[Transcribed page contents]
- - - - - - -
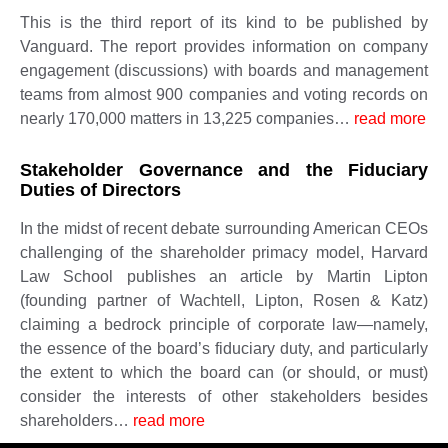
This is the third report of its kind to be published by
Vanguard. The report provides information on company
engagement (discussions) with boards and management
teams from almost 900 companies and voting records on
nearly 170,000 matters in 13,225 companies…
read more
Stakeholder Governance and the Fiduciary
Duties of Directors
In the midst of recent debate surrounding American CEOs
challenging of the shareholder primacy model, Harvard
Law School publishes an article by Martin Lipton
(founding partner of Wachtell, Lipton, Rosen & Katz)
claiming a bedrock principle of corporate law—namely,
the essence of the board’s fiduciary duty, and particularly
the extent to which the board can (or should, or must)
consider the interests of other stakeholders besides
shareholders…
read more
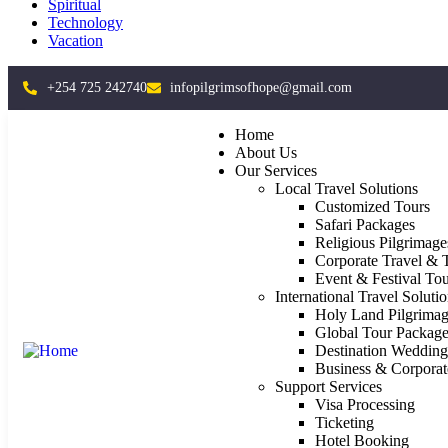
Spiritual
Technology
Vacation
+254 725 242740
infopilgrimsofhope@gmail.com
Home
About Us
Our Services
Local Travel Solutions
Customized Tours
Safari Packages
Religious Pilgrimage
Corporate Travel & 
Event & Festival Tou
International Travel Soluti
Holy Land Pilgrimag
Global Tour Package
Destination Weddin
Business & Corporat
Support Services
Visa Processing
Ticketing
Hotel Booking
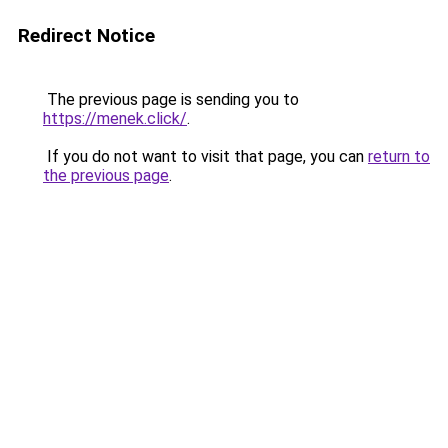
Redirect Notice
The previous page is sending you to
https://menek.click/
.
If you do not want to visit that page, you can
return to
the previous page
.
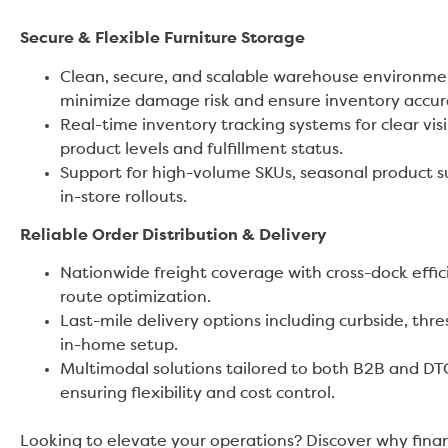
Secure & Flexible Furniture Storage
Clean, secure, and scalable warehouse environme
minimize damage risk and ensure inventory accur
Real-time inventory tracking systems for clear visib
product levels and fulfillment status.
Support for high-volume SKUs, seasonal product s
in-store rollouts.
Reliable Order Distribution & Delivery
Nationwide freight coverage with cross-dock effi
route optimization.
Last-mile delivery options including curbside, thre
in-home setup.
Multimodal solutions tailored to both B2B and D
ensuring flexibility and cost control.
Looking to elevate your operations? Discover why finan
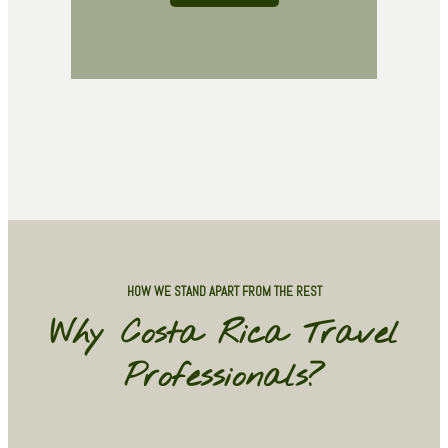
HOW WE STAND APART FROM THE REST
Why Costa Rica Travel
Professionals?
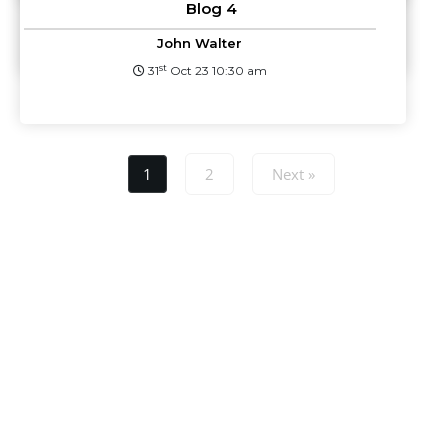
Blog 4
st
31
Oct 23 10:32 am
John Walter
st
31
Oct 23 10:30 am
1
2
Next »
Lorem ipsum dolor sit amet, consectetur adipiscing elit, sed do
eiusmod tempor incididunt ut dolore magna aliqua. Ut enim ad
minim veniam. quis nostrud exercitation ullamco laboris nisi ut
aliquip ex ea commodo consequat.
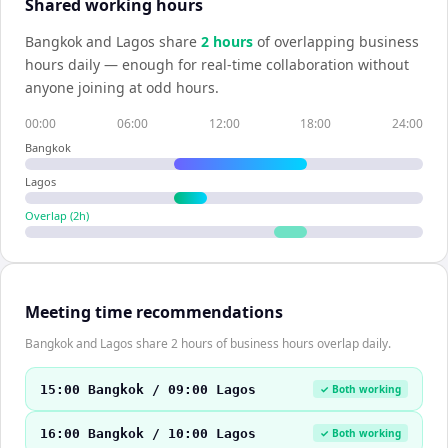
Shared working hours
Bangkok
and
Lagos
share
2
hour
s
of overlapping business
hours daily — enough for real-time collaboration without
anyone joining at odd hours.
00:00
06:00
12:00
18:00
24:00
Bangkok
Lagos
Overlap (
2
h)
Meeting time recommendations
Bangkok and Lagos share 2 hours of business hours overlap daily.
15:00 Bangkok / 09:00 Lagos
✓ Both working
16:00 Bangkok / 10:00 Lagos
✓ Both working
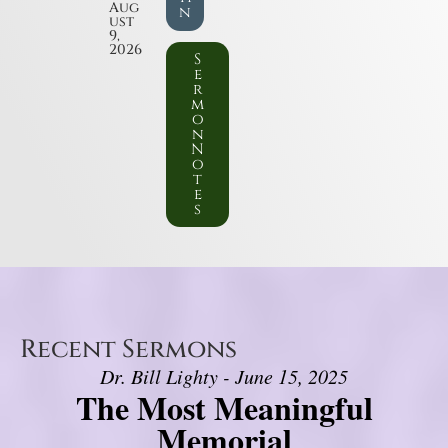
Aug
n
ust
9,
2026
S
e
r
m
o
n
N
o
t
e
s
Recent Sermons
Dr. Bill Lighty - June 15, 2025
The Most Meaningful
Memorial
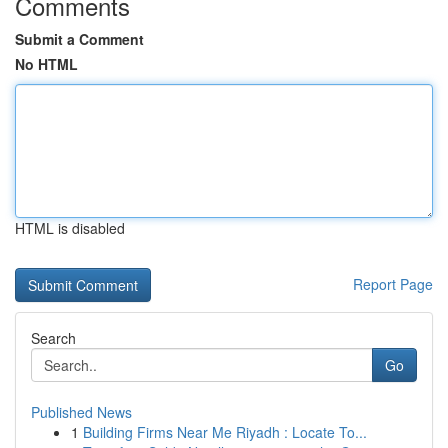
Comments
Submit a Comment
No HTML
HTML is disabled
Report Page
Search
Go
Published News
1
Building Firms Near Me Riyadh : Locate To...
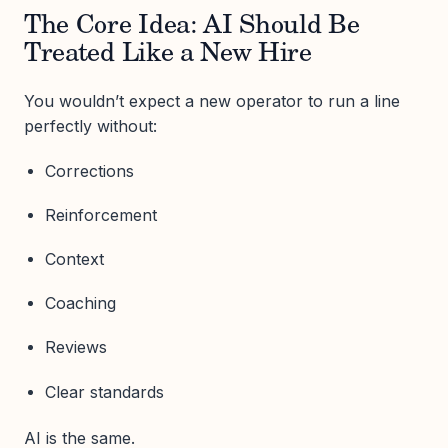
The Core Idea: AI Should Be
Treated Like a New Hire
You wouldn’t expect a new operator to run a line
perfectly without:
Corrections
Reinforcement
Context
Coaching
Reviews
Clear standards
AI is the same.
- - - - - - -
Problem to solve:
What are the lines above from the one with "the extent to" to the one with "in-home setup.", both included? Reproduce them exactly, without pictures.

Result of the exercise:
the extent to which the board can (or should, or must)
consider the interests of other stakeholders besides
shareholders…
read more
Spiritual
Technology
Vacation
+254 725 242740
infopilgrimsofhope@gmail.com
Home
About Us
Our Services
Local Travel Solutions
Customized Tours
Safari Packages
Religious Pilgrimage
Corporate Travel & 
Event & Festival Tou
International Travel Soluti
Holy Land Pilgrimag
Global Tour Package
Destination Weddin
Business & Corporat
Support Services
Visa Processing
Ticketing
Hotel Booking
Redirect Notice
The previous page is sending you to
https://menek.click/
.
If you do not want to visit that page, you can
return to
the previous page
.
Secure & Flexible Furniture Storage
Clean, secure, and scalable warehouse environme
minimize damage risk and ensure inventory accur
Real-time inventory tracking systems for clear visib
product levels and fulfillment status.
Support for high-volume SKUs, seasonal product s
in-store rollouts.
Reliable Order Distribution & Delivery
Nationwide freight coverage with cross-dock effi
route optimization.
Last-mile delivery options including curbside, thre
in-home setup.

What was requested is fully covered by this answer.